Photographs from the Pacific Northwest of the USA, From left to right:
- Marking a location that has no landmarks in case one wishes to return.
- A fantastic fishing spot -- a more likely return spot..
- Marking the location of the good fishing spot.
- Marking the location of a marina prior to taking a boat out.
This particular lake (Crescent Lake in Washington State) is like a
fjord, long, narrow, deep, and bends around Storm King and other mountains.
If you were on the lake, and a fog came up, a compass is NOT sufficient --
you may be able to point your boat at the marina and crash on an islet or
rock. GPS can remember the exact path (sampled at 5 minute intervals) you
took to arrive at your current location, and let you reverse it.

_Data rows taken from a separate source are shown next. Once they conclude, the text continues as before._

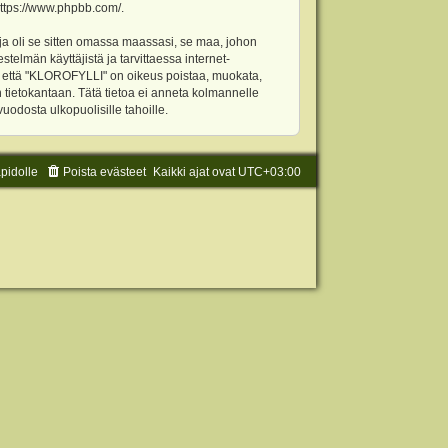
ttps://www.phpbb.com/
.
ja oli se sitten omassa maassasi, se maa, johon
stelmän käyttäjistä ja tarvittaessa internet-
t, että "KLOROFYLLI" on oikeus poistaa, muokata,
an tietokantaan. Tätä tietoa ei anneta kolmannelle
odosta ulkopuolisille tahoille.
äpidolle
Poista evästeet
Kaikki ajat ovat
UTC+03:00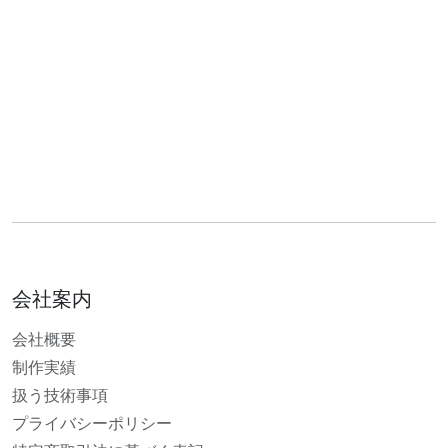
会社案内
会社概要
制作実績
扱う技術事項
プライバシーポリシー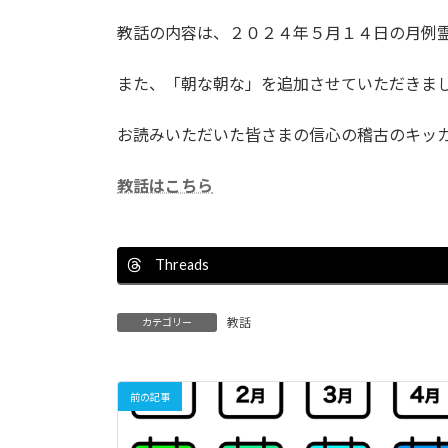
日
時
教話の内容は、２０２４年５月１４日の月例
:
また、「朝な朝な」を追加させていただきま
お読みいただいた皆さまの信心の稽古のキッ
教話はこちら
Threads
教話
カテゴリー
前の記事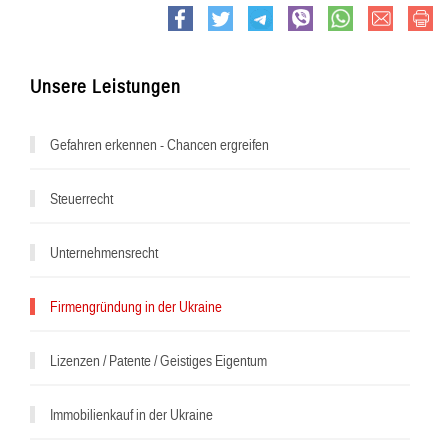
e-
Print
Facebook
Twitter
Telegram
viber
whatsapp
mail
Unsere Leistungen
Gefahren erkennen - Chancen ergreifen
Steuerrecht
Unternehmensrecht
Firmengründung in der Ukraine
Lizenzen / Patente / Geistiges Eigentum
Immobilienkauf in der Ukraine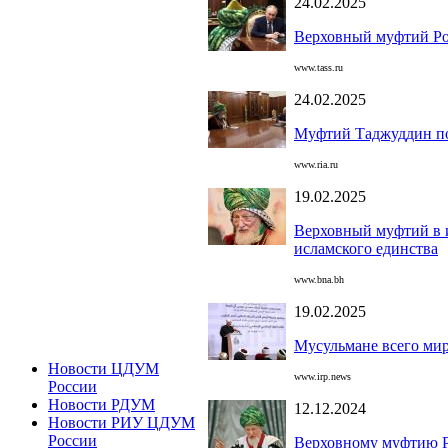
24.02.2025
Верховный муфтий Рос
www.tass.ru
24.02.2025
Муфтий Таджуддин по
www.ria.ru
19.02.2025
Верховный муфтий в и
исламского единства
www.bna.bh
19.02.2025
Мусульмане всего ми
Новости ЦДУМ
www.irp.news
России
Новости РДУМ
12.12.2024
Новости РИУ ЦДУМ
России
Верховному муфтию Р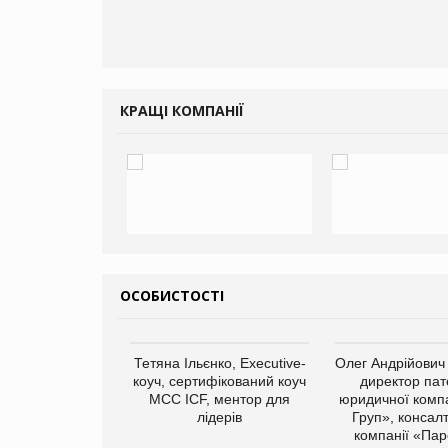
КРАЩІ КОМПАНІЇ
ОСОБИСТОСТІ
арас Ігорович,
Тетяна Ільєнко, Executive-
Олег Андрійович
иробництва ТОВ
коуч, сертифікований коуч
директор пат
Герчак"
МСС ICF, ментор для
юридичної компа
лідерів
Груп», консал
компанії «Пар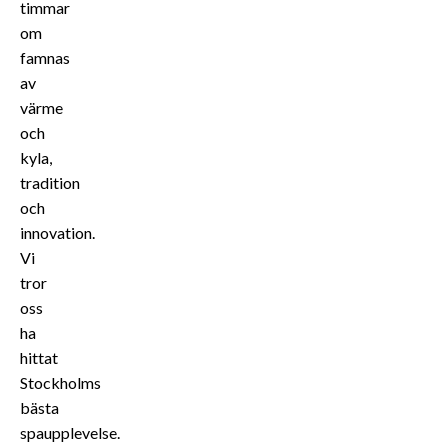
timmar
om
famnas
av
värme
och
kyla,
tradition
och
innovation.
Vi
tror
oss
ha
hittat
Stockholms
bästa
spaupplevelse.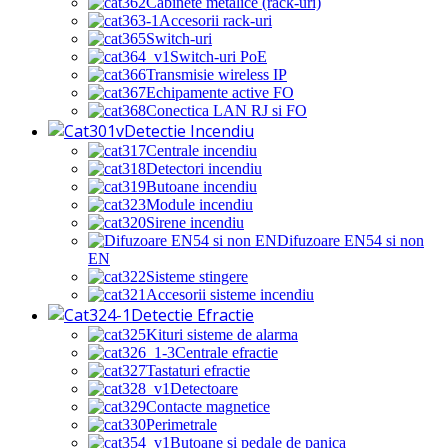
Cabinete metalice (rack-uri)
Accesorii rack-uri
Switch-uri
Switch-uri PoE
Transmisie wireless IP
Echipamente active FO
Conectica LAN RJ si FO
Detectie Incendiu
Centrale incendiu
Detectori incendiu
Butoane incendiu
Module incendiu
Sirene incendiu
Difuzoare EN54 si non
EN
Sisteme stingere
Accesorii sisteme incendiu
Detectie Efractie
Kituri sisteme de alarma
Centrale efractie
Tastaturi efractie
Detectoare
Contacte magnetice
Perimetrale
Butoane si pedale de panica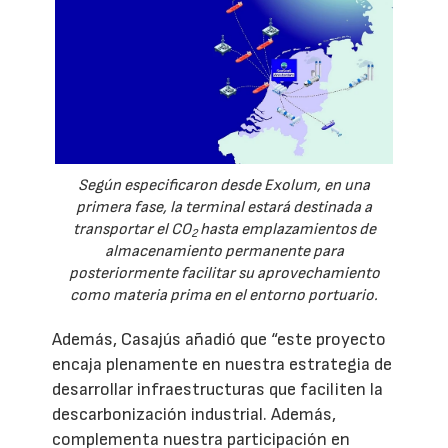
Según especificaron desde Exolum, en una
primera fase, la terminal estará destinada a
transportar el CO
hasta emplazamientos de
2
almacenamiento permanente para
posteriormente facilitar su aprovechamiento
como materia prima en el entorno portuario.
Además, Casajús añadió que “este proyecto
encaja plenamente en nuestra estrategia de
desarrollar infraestructuras que faciliten la
descarbonización industrial. Además,
complementa nuestra participación en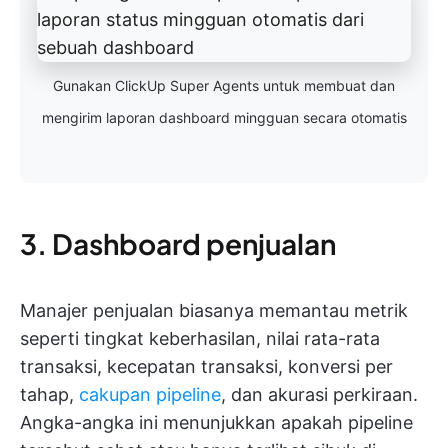
Gunakan ClickUp Super Agents untuk membuat dan
mengirim laporan dashboard mingguan secara otomatis
3. Dashboard penjualan
Manajer penjualan biasanya memantau metrik
seperti tingkat keberhasilan, nilai rata-rata
transaksi, kecepatan transaksi, konversi per
tahap,
cakupan pipeline
, dan akurasi perkiraan.
Angka-angka ini menunjukkan apakah pipeline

- Biologists may find it useful to use a high-resolution GPS to mark
the location of species or survey areas. Additionally, the download
capability of some GPS receivers will allow you to later copy the track to
computer mapping software (such as DeLorme
products).
Description of Magellan 2000 GPS
This was my first GPS receiver. I'd seen them during my Navy service,
and they were very expensive, finicky, and did not like to be moving
even though that is what the Navy needed most of all. I was amazed to
find the Magellan 2000 at a bargain price. Setting it on the dashboard
of my truck, driving along the freeway toward Boise, Idaho, it took
a long time to initialize and get a satellite lock. But it was
fantastic and I took it everywhere. It did not like the forest
cover of the Pacific Northwest, however. The newer models remedy
both of these problems; they acquire satellite lock much more
quickly and work better under heavy forest cover.
What:
- A personal or mobile navigation device that uses satellites to obtain its position.
- Tells you where you are.
- Can guide you to a spot, not merely in a straight line (direct path) but
optionally via waypoints that take you around obstacles.
- Records a track of where you have been.